Christian Kälin siège au directoire de cette organisation sans but lucratif qui fixer des standards internationaux pour la branche. Le conseil est formé de juristes, sociologues, gérants de fortune, auditeurs et représentants du World Economic Forum. A Genève, l’IMC organise trois jours durant l’Investment Migration Forum. Bruno L’Ecuyer le nomme le «Davos de l’industrie». 

L’IMC n’est pas la seule organisation spécialisée à se battre pour la crédibilité des commerçants de passeports. Tandis que l’association genevoise porte la signature de Christian Kälin, à Londres le Global Investor Immigration Council (GIIC) est né à l’initiative d’Arton Capital et d’Apex. Tous deux figurent parmi les plus redoutables concurrents d’HP, le numéro un de la branche. 

Facebook pour les riches 

Outre l’image de marque, Christian Kälin soigne avant tout son réseau. En compagnie de l’entreprenant héritier Nestlé Patrick Liotard-Vogt, il siégeait jusqu’en 2014 au conseil d’administration d’ASW Capital AG. ASW détient une participation dans Asmallworld AG, une sorte de Facebook pour les riches. 

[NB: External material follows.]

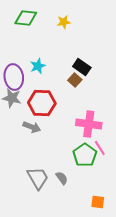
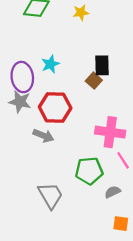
black rectangle: (82, 67) -> (102, 65), turned 54
green pentagon: (85, 155) -> (89, 171), moved, turned 30
gray semicircle: (62, 178) -> (113, 192), moved, turned -80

Ce réseau social exclusif participe en tant que partenaire de luxe à la Global Residence and Citizenship Conference organisée par Kälin, où se retrouve régulièrement la crème de la crème. On y trouve notamment des présidents et premiers ministres de petits Etats, des ambassadeurs, des avocats, des conseillers. 

Lors de la dernière édition à Londres, en novembre 2016, la Suisse officielle était présentée comme partenaire et l’ambassadeur Dominik Furgler figurait sur la liste des orateurs. Mais selon le porte-parole du Département fédéral des affaires étrangères, Furgler n’était pas présent: «Il n’y a pas de partenariat avec HP et l’ambassadeur Furgler n’a pas participé à cette manifestation.» 

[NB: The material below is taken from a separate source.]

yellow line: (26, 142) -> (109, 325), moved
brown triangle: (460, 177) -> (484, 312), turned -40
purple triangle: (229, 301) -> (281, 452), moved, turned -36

Promotion économique privée 

En revanche, à Londres, Andermatt-Swiss Alps, le projet immobilier de Samih Sawiris, et la promotion économique du demi-canton d’Obwald étaient des partenaires éminents. Au conseil de cet organe de promotion siège un partenaire et directeur d’HP. «Nous sommes également très impliqués dans l’établissement de personnes privées et d’entreprises en Suisse. Une sorte de promotion économique privée», commente Christian Kälin. 

Le très affairé commerçant de passeports zurichois s’active d’Obwald à Saint-Kitts en passant par Malte. Citoyen du monde, son travail conduit Kälin tout autour de la planète. Mais il ne dit pas combien de passeports il possède lui-même: «Il n’y a que très peu de choses sur lesquelles je ne donne pas d’information. Et ceci en est une.»

Plus de 500 permis B «facilités» l’an dernier en Suisse 

La Suisse offre elle aussi des facilités pour l’établissement de riches étrangers sur son territoire. En 2016, ils furent 523 à «acheter» leur permis B, révélait le 10 février l’Aargauer Zeitung. La Loi sur les étrangers permet aux cantons d’invoquer un «intérêt public majeur» et de s’affranchir des règles d’admission des étrangers. Cette disposition est utilisée lorsque les rentrées fiscales qui découleront de l’arrivée de ces contribuables aisés sont jugées suffisamment attractives. 

L’an dernier, le canton le plus généreux sur ce plan a été le Tessin (avec 200 permis B délivrés à des étrangers fortunés), devant Genève (91) et Zurich (41). La Russie a fourni le plus grand nombre de bénéficiaires (165), devant la Turquie (36) et les Etats-Unis (21). Après 5 ans de séjour, un permis C peut être facilement obtenu.